L’ANOSOGNOSIE est un trouble classique en neurologie, explique le Pr Bruno Dubois (chef de service de neurologie, hôpital de la Pitié-Salpêtrière), que l’on observe dans certaines pathologies. C’est un symptôme qui peut renvoyer à plusieurs affections. Il se définit par le fait que les patients ne sont pas conscients, n’ont pas connaissance de leur propre pathologie. « Il y a donc plusieurs éléments associés : une pathologie sous-jacente responsable d’une altération cérébrale ; ce qui est à l’origine d’un ou plusieurs symptômes ; et l’ignorance et la négation par le patient des symptômes », explique le spécialiste.
L’anosognosie a été intialement décrite dans le syndrome de d’Anton-Babinski ou de l’hémisphère mineur, qui est l’hémisphère droit chez les droitiers.

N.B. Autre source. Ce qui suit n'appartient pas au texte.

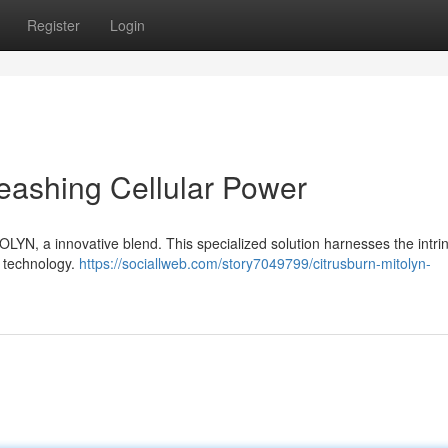
Register
Login
eashing Cellular Power
TOLYN, a innovative blend. This specialized solution harnesses the intrin
g technology.
https://sociallweb.com/story7049799/citrusburn-mitolyn-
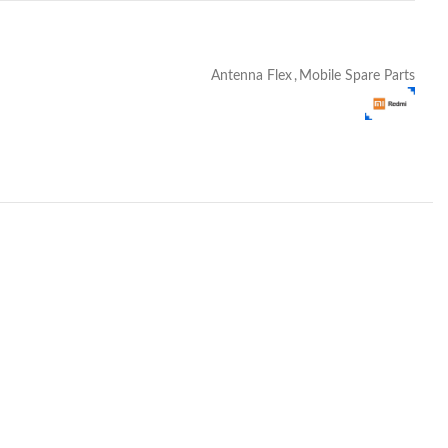
Antenna Flex
,
Mobile Spare Parts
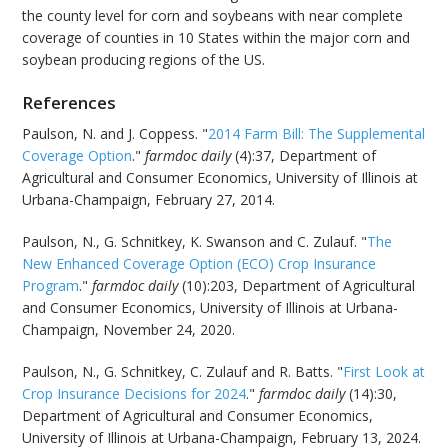
the county level for corn and soybeans with near complete
coverage of counties in 10 States within the major corn and
soybean producing regions of the US.
References
Paulson, N. and J. Coppess. "
2014 Farm Bill: The Supplemental
Coverage Option
."
farmdoc daily
(4):37, Department of
Agricultural and Consumer Economics, University of Illinois at
Urbana-Champaign, February 27, 2014.
Paulson, N., G. Schnitkey, K. Swanson and C. Zulauf. "
The
New Enhanced Coverage Option (ECO) Crop Insurance
Program
."
farmdoc daily
(10):203, Department of Agricultural
and Consumer Economics, University of Illinois at Urbana-
Champaign, November 24, 2020.
Paulson, N., G. Schnitkey, C. Zulauf and R. Batts. "
First Look at
Crop Insurance Decisions for 2024
."
farmdoc daily
(14):30,
Department of Agricultural and Consumer Economics,
University of Illinois at Urbana-Champaign, February 13, 2024.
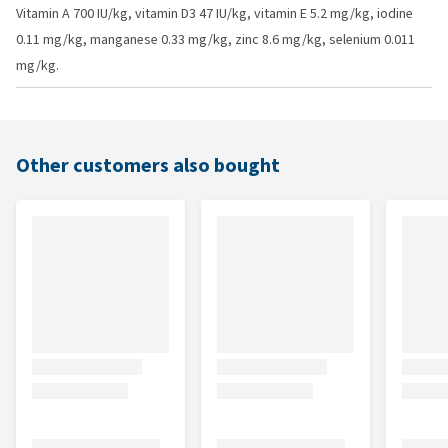
Vitamin A 700 IU/kg, vitamin D3 47 IU/kg, vitamin E 5.2 mg/kg, iodine
0.11 mg/kg, manganese 0.33 mg/kg, zinc 8.6 mg/kg, selenium 0.011
mg/kg.
Other customers also bought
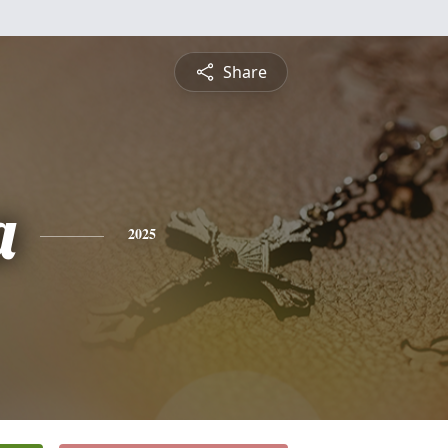
Share
a
2025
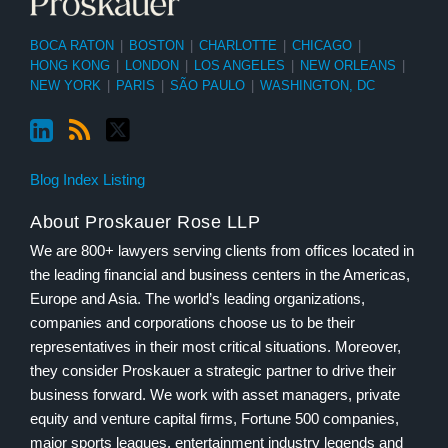
BOCA RATON
|
BOSTON
|
CHARLOTTE
|
CHICAGO
|
HONG KONG
|
LONDON
|
LOS ANGELES
|
NEW ORLEANS
|
NEW YORK
|
PARIS
|
SÃO PAULO
|
WASHINGTON, DC
Blog Index Listing
About Proskauer Rose LLP
We are 800+ lawyers serving clients from offices located in
the leading financial and business centers in the Americas,
Europe and Asia. The world’s leading organizations,
companies and corporations choose us to be their
representatives in their most critical situations. Moreover,
they consider Proskauer a strategic partner to drive their
business forward. We work with asset managers, private
equity and venture capital firms, Fortune 500 companies,
major sports leagues, entertainment industry legends and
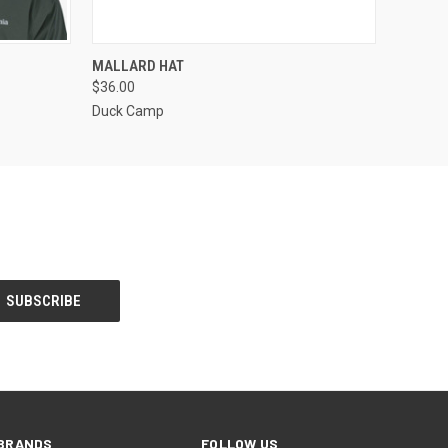
OPTIONS
QUICK VIEW
VIEW OPTIONS
MALLARD HAT
$36.00
Duck Camp
BRANDS
FOLLOW US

Chez les cérébro-lésés droits (suite à un AVC par exemple), l’anosognosie qui persiste après la phase aiguë de la pathologie est rarement isolée. Elle s’associe généralement à une hémiasomiatognosie, ou incapacité à reconnaître que son propre hémicorps est le sien (le patient va repousser hors du lit sa jambe paralysée, considérant qu’elle ne lui appartient pas) et elle s’associe aussi à un trouble de l’appréhension, visuelle, le tout réalisant en fait le syndrome de l’hémisphère droit.
Toute souffrance cérébrale focale ou diffuse peut être à l’origine d’une anosognosie, expliquent les spécialistes, et particulièrement à partir du moment où l’atteinte concerne le lobe temporal ou le lobe frontal. En premier, il convient de citer les syndromes neurodégénératifs, les plus importants en fréquence : démence vasculaire, Alzheimer, mais aussi démence fronto-temporale, paralysie supranucléaire progressive (ou maladie de Steele-Richardson). Une atteinte pariétale ou frontale d’autres origines, notamment tumorale, peut également occasionner une anosognosie.
Le Dr Watteau-Maisons* souligne l’intérêt de prendre en compte l’anosognosie lors des consultations pour plainte mnésique chez une personne âgée.
Il faut tenir compte aussi du fait que l’anosognosie peut par ailleurs revêtir un caractère relatif : plus ou moins partielle ou complète.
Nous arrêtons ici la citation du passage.